Are You Getting "The Full Blessing"?

Every gift of God is an invitation to claim a greater [gift]. But most men stop very quickly on this way; and thus they never reach the full blessing.
— F. Godet

Frédéric Godet's commentary on Luke is one of the oldest books in my library. An 1893 volume, the pages are brittle but the truth is stout and durable.

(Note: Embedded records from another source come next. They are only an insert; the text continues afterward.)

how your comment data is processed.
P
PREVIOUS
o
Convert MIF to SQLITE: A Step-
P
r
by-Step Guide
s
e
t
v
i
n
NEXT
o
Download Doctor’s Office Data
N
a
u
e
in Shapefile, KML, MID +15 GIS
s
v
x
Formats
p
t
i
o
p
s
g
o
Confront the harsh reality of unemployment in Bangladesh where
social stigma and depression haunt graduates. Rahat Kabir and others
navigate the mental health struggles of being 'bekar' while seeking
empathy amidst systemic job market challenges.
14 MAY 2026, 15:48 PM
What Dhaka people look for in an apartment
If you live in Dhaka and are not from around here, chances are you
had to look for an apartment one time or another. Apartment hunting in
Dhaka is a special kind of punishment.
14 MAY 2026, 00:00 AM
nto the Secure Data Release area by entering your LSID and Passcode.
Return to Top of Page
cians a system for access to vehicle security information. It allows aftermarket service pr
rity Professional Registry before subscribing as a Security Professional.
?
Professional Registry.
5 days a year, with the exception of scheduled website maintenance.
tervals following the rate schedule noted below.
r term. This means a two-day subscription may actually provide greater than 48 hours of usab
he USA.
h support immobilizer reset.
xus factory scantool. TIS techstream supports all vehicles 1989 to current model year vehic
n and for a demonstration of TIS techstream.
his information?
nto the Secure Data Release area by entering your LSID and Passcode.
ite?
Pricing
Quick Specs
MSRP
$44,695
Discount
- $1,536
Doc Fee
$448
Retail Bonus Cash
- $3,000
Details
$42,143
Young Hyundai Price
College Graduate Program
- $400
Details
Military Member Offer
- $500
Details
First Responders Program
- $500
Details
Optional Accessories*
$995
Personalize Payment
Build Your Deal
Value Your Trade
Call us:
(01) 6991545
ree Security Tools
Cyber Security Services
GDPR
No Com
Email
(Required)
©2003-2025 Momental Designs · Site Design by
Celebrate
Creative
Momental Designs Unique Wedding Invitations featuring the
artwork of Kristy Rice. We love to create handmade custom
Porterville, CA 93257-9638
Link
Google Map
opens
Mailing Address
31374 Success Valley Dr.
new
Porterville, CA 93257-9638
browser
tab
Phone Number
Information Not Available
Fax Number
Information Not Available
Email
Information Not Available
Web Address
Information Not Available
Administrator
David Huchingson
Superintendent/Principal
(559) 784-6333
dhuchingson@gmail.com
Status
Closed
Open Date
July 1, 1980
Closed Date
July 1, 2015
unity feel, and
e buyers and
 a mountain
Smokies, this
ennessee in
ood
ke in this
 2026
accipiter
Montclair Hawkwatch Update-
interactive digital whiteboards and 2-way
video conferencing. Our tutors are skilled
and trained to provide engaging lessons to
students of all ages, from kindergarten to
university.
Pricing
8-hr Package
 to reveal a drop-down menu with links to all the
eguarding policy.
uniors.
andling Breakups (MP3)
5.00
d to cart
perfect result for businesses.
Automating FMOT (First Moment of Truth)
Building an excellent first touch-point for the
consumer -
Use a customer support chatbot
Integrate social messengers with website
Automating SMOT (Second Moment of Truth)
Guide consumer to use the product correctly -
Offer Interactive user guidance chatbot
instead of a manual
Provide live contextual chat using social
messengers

The quote from Godet's is a reference to the blessings the Emmaus travelers inherited because they urged Jesus to stay with them. Here is the post-resurrection story:

So they drew near to the village to which they were going. [Jesus] acted as if he were going farther, but they urged him strongly, saying, “Stay with us, for it is toward evening and the day is now far spent.” So he went in to stay with them. When he was at table with them, he took the bread and blessed and broke it and gave it to them. And their eyes were opened, and they recognized him. And he vanished from their sight. They said to each other, “Did not our hearts burn within us while he talked to us on the road, while he opened to us the Scriptures?” Luke 24:28-32 ESV

Earlier that day, these two men had been treated to the greatest Bible study in history -- Jesus revealing himself in all the Old Testament Scriptures (Luke 24:25-27). These early disciples were enthralled, but they wanted more. They urged Jesus to remain with them. He stayed and their hearts burned with an unmistakable sense of the presence of God. There is an important truth here:

Had they not asked Jesus to tarry they would have missed the greater blessing

We can begin to expect (not demand) the blessings of God as we grasp the nature of God. God is one who gives grace upon grace (John 1:16). Because it is his nature to give, we are foolishness not to ask. Joash discovered this the hard way:

Now when Elisha had fallen sick with the illness of which he was to die, Joash king of Israel went down to him and wept before him, crying, “My father, my father! The chariots of Israel and its horsemen!” And Elisha said to him, “Take a bow and arrows.” So he took a bow and arrows. Then he said to the king of Israel, “Draw the bow,” and he drew it. And Elisha laid his hands on the king's hands. And he said, “Open the window eastward,” and he opened it. Then Elisha said, “Shoot,” and he shot. And he said, “The Lord's arrow of victory, the arrow of victory over Syria! For you shall fight the Syrians in Aphek until you have made an end of them.”

And he said, “Take the arrows,” and he took them. And he said to the king of Israel, “Strike the ground with them.” And he struck three times and stopped. Then the man of God was angry with him and said, “You should have struck five or six times; then you would have struck down Syria until you had made an end of it, but now you will strike down Syria only three times.” 2 Kings 13:14-19

Elisha was angry with Joash -- not because he asked for too much -- but because he asked for too little.  There is a lesson here too:

We may come to God with empty hands, but we must come to him with expectant hearts.

Why? Because our God is gracious. He blessed two insignificant travelers on an insignificant road toward an insignificant village. That's grace. Then they invited him to stay longer and he blessed them more. That's grace upon grace.

When God gives you a gift by all means say, "Thank You!" But don't stop there. That is what Joash did and he missed the bigger blessing. Instead, be like the Emmaus travelers. Ask for a second helping of the gift of God.

God is good. It is his nature to be generous. So never demand, but certainly don't be afraid to ask.